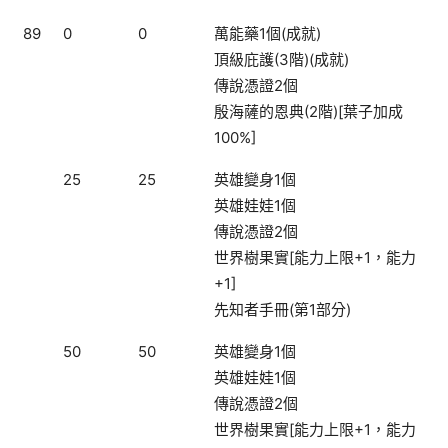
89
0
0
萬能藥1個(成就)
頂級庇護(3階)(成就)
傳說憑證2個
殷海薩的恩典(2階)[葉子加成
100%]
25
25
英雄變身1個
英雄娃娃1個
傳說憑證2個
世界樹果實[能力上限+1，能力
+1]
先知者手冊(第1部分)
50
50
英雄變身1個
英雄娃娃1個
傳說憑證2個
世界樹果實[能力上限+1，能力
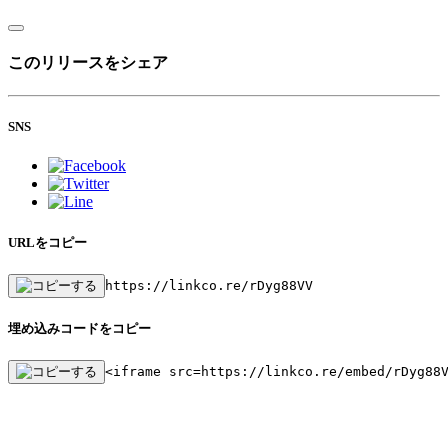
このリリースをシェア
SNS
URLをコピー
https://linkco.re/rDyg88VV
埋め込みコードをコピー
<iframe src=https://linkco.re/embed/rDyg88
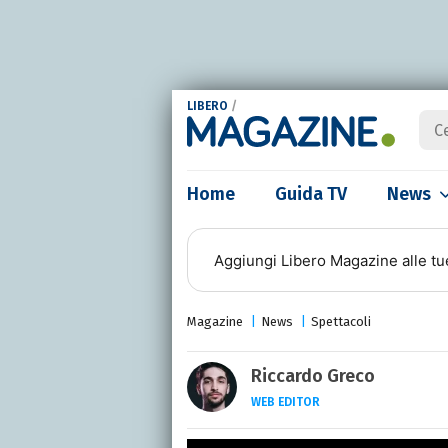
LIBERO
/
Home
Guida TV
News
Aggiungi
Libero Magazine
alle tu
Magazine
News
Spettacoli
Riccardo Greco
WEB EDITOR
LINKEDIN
────────
■ Try it
Set the records down again precisely, skipping every image.

■ Reply
89
0
0
萬能藥1個(成就)
頂級庇護(3階)(成就)
傳說憑證2個
殷海薩的恩典(2階)[葉子加成
100%]
25
25
英雄變身1個
英雄娃娃1個
傳說憑證2個
世界樹果實[能力上限+1，能力
+1]
先知者手冊(第1部分)
50
50
英雄變身1個
英雄娃娃1個
傳說憑證2個
世界樹果實[能力上限+1，能力
このリリースをシェア
SNS
URLをコピー
https://linkco.re/rDyg88VV
埋め込みコードをコピー
<iframe src=https://linkco.re/embed/rDyg88
LIBERO
/
Home
Guida TV
News
Aggiungi
Libero Magazine
alle tu
Magazine
News
Spettacoli
Riccardo Greco
WEB EDITOR
LINKEDIN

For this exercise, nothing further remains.